How to use Kafka Streams to process events from one topic to another?

Introduction to Kafka Streams

Posted by Łukasz Chrząszcz on Tuesday, August 6, 2019

What is Kafka Streams?

We have already discussed a lot about producers and consumers. We know that we can take a consumer, poll for some messages, transform them, and finally publish the result on another topic.

As simple as it sounds it might get boring to write yet another thread that does the fetching, processing, error handling, and again and again. Not only it is cumbersome, but also error-prone.

Is there a better way? I guess the post title already spoiled a little on the topic 😄. Kafka Streams is a better way, as it is a client-side library to move interaction with Kafka to another level.

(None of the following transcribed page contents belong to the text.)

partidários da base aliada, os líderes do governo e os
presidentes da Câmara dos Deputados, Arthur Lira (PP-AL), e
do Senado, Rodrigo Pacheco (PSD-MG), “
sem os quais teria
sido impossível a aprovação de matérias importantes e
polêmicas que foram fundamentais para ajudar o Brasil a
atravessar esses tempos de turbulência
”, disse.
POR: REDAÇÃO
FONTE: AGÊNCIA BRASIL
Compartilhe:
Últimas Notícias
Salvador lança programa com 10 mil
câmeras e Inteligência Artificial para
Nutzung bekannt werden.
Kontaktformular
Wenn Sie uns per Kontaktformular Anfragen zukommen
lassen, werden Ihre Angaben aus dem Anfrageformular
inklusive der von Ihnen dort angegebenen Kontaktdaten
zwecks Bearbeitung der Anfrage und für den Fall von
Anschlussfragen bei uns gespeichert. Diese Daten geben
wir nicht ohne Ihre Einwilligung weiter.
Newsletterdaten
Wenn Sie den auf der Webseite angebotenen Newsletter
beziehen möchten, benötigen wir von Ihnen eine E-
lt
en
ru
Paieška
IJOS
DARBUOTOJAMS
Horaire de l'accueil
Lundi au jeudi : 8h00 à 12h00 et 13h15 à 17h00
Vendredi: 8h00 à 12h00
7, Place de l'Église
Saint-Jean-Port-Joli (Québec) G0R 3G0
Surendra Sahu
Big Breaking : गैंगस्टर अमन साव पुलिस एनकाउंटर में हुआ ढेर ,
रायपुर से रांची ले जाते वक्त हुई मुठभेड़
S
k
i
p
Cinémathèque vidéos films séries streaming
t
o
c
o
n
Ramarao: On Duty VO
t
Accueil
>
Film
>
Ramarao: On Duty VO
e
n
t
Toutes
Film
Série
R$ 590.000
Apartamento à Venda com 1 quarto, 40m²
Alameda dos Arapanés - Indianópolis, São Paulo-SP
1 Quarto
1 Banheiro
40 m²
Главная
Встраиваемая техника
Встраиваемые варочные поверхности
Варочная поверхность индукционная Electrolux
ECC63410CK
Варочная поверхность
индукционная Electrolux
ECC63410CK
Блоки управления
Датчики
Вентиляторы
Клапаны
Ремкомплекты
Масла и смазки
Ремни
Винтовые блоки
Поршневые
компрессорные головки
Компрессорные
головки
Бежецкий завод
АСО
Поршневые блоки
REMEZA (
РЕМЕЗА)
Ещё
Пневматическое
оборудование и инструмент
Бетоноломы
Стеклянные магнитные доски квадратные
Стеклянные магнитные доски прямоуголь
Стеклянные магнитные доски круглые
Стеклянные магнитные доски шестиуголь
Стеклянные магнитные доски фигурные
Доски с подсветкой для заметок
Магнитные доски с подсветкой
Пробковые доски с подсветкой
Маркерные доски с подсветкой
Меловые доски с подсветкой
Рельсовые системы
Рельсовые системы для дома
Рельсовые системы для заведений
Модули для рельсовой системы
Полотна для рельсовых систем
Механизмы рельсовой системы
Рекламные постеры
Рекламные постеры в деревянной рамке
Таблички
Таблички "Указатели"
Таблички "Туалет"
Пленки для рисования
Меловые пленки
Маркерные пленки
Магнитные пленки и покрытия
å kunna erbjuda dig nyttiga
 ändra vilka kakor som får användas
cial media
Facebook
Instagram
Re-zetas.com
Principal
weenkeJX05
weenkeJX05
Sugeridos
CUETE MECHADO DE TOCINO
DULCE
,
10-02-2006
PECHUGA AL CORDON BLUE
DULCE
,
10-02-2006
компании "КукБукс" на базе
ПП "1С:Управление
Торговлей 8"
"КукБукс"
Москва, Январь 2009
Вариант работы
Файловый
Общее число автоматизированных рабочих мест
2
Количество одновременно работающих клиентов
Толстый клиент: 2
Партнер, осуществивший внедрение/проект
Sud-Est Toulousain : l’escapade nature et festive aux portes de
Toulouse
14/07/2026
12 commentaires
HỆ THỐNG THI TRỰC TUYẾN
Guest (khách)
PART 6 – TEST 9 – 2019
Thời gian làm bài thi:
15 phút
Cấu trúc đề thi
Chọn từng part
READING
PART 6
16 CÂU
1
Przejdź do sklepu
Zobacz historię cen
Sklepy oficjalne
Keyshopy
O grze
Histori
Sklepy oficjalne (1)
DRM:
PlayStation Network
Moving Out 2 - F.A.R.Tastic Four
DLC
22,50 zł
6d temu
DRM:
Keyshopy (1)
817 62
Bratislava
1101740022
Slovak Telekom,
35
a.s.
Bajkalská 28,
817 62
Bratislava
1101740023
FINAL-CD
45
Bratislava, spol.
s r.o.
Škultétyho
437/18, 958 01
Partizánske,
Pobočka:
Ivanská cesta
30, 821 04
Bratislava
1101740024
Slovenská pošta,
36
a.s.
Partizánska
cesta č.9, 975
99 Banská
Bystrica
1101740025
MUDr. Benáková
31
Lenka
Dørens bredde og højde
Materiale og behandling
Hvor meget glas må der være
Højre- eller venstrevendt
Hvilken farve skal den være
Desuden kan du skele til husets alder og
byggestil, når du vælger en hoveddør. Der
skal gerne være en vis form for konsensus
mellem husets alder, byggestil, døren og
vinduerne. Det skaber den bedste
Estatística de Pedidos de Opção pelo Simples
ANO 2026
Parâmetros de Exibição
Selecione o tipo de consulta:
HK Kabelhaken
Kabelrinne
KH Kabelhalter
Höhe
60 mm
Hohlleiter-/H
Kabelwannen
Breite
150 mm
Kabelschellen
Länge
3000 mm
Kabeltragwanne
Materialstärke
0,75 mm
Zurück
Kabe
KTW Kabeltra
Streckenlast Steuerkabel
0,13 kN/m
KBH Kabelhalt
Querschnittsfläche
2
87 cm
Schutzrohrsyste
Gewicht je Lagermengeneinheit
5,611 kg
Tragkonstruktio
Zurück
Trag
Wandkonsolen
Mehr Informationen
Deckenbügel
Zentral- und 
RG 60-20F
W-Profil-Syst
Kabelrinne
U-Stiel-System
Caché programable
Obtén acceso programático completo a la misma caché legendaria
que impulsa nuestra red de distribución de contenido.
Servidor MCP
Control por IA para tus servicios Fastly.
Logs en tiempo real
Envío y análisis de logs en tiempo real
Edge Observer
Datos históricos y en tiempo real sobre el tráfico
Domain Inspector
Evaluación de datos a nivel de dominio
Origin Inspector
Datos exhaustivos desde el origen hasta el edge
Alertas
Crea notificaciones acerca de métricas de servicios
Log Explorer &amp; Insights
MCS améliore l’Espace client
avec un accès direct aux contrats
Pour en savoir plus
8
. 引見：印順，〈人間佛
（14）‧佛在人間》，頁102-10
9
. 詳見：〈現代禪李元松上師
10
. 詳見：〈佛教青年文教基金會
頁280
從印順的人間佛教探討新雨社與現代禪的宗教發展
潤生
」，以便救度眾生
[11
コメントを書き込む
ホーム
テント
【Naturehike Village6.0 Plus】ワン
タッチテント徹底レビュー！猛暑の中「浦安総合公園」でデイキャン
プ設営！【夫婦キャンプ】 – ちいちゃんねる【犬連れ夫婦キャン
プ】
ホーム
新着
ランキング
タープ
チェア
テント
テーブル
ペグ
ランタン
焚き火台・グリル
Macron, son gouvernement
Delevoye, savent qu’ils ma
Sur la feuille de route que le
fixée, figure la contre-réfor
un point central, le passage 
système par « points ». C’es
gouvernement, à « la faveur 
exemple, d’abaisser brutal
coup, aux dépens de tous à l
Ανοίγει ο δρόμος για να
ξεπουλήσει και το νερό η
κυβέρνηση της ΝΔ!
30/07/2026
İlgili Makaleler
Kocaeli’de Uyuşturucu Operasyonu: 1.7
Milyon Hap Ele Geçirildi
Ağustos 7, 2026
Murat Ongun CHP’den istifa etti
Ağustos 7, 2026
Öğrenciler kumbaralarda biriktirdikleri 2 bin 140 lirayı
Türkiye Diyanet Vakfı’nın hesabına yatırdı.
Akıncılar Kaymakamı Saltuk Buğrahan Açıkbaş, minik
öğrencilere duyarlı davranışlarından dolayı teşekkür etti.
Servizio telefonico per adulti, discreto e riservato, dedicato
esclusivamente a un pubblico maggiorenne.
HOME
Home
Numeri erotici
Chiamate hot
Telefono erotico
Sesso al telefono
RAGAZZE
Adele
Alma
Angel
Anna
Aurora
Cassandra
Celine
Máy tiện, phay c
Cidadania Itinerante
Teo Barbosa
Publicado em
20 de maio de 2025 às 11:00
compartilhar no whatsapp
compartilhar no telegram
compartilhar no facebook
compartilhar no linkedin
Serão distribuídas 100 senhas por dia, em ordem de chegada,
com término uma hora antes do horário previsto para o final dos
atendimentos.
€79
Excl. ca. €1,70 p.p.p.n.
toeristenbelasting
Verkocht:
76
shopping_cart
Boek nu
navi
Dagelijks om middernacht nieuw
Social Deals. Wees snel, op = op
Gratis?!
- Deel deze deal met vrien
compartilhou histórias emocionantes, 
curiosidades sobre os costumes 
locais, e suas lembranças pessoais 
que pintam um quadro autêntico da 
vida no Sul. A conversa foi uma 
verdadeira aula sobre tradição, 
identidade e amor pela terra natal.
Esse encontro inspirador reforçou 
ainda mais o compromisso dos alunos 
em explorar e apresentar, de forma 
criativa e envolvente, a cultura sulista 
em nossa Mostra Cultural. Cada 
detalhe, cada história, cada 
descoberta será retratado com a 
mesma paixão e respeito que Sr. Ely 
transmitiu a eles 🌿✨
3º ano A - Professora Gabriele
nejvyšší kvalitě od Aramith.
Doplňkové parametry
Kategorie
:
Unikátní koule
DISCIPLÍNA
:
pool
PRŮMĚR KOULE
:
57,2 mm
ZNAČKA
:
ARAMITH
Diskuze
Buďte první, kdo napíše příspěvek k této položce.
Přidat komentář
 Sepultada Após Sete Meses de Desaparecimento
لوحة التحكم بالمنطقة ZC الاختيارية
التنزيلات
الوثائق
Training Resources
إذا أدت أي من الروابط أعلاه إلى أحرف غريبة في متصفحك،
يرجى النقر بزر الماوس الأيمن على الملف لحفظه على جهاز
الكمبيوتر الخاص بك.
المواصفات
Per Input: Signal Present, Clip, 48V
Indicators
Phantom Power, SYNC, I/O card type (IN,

It is useful when you are facing, both a source and a target system of your data being Kafka.

At first sight, you might spot that the definition of processing in Kafka Streams is surprisingly similar to Stream API from Java. You just use fluent API to specify all the maps and joins. What is more, you do not have to care about the error handling of Kafka consumer or producer, as it is already built-in.

Although it is a feature-rich library able to group, cache or join incoming events, today we will focus on the internals of a simple example taking messages from one topic and putting them to another one.

Our simple app

The aforementioned example will fetch records from one topic, count a number of characters in each record, and produce the result to another topic. Fairly simple to start messing around with Kafka Streams.

streams-setup

If you want to check the code by yourself please go ahead and clone the repository with the example available on github.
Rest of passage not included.